There are essentially two ways to split files up with LaTex: using \include and using \input.
Let's start with \input. When LaTeX is reading blah.tex and comes across \input{blurb.tex}, it just pauses processing blah.tex and starts slurping up blurb.tex -- and when it's done it goes back to blah again, until it finishes. So basically you can quite simply "carve out" anything that you would put in your "main" file, and stick it into a sub-file, which is then "read in" with \input{}. That gives you one form of modularity. Its key issue is that every time it processes a document, LaTeX goes through this "reading in" process: so although your files are modular, the typesetting process really isn't: LaTeX goes through everything, every time.
Now of course that may make you think: suppose I split my document like this:
\documentclass{book}
\begin{document}
\input{chapter1.tex}
\input{chapter2.tex}
\end{document}
Now if I comment out one of those input lines, I can have a nice little copy of just Chapter 1, or just Chapter 2.

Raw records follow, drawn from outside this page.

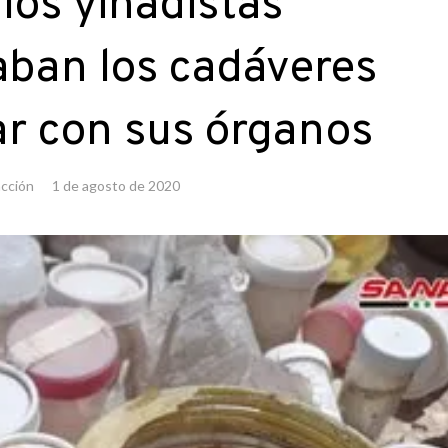
los yihadistas
aban los cadáveres
car con sus órganos
cción
1 de agosto de 2020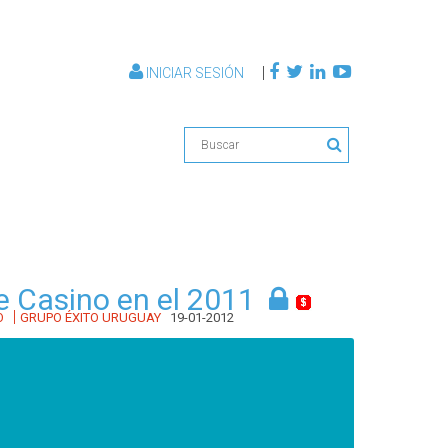
|
INICIAR SESIÓN
e Casino en el 2011
|
O
GRUPO ÉXITO URUGUAY
19-01-2012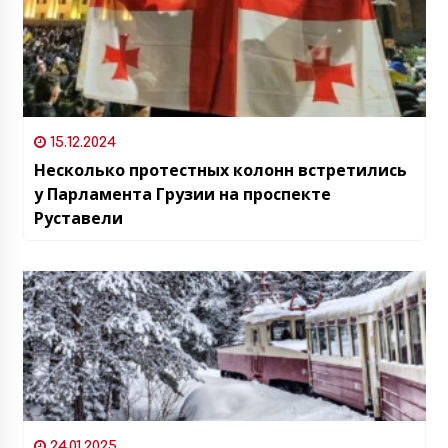
15.12.2024
Несколько протестных колонн встретились
у Парламента Грузии на проспекте
Руставели
24.01.2025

The trouble is that those chapters will often include things like cross-reference labels, or table of contents entries, or figure numbers, that you need to refer to in other places. That is where the slightly "cleverer" system of \include{filename} comes in: it allows you to save and use bits of the scaffolding that these sub-files have generated without actually typesetting them, using \includeonly{} to tell LaTeX which files to typeset. It's in some ways more limited though, and for present purposes assume that it's really only wanted in a very long document (we're talking book- or thesis-length not article length) where you not only want to work on editing only part of the files at a time, but you also want to control what gets typeset on any run.
So what your adviser is suggesting is actually a very accurate description of what you want. In a simplish project, you are probably best sticking with \input rather than using \include. A main .tex file (you can call it anything you want) is going to set up the "common parts" like a preamble that will specify the packages you want, the title, the table of contents (if you have one), perhaps the bibliography. But then the substance of each section is going to be in a separate file. Your main file will have an \input{} each of the sub-files at the place you need them to go. To typeset this, you will pdflatex main, and as LaTeX chomps through it will pause as necessary and slurp in the stuff from your sub-files.
So a minimum example would look something like:
main.tex
\documentclass{article}
\usepackage{lipsum}% and/or whatever
\title{Modular Papering}
\author{Mo Module}
\begin{document}
\maketitle
\input{sectiona.tex}
\input{sectionb.tex}
\end{document}
sectiona.tex
%NOTE: NO preamble or documentclass -- this is just being "read in"
\section{Section A}
\lipsum % Will work because I loaded the package in the preamble
sectionb.tex
%NOTE: NO preamble or documentclass -- this is just being "read in"
\section{Section B}
\lipsum
And just pdflatex main to get the complete document, with a title and two sections. All the real editing work will probably be done on those sub-files.
As has been pointed out in the comments, there are some good resources you can find by searching online. Two, pointed out in the comments, that give particularly clear explanations are https://en.wikibooks.org/wiki/LaTeX/Modular_Documents and When should I use \input vs. \include?
EDITED TO ADD: I've no idea what the "tokens" you are being told about are, but my guess is they are like "tokens" for a railway train on a single track line -- one person can edit one section while another edits another, without risk of collision! Maybe a slightly rudimentary approach to version control! But certainly one advantage of splitting things into reasonably small files is that it keeps versioning neat.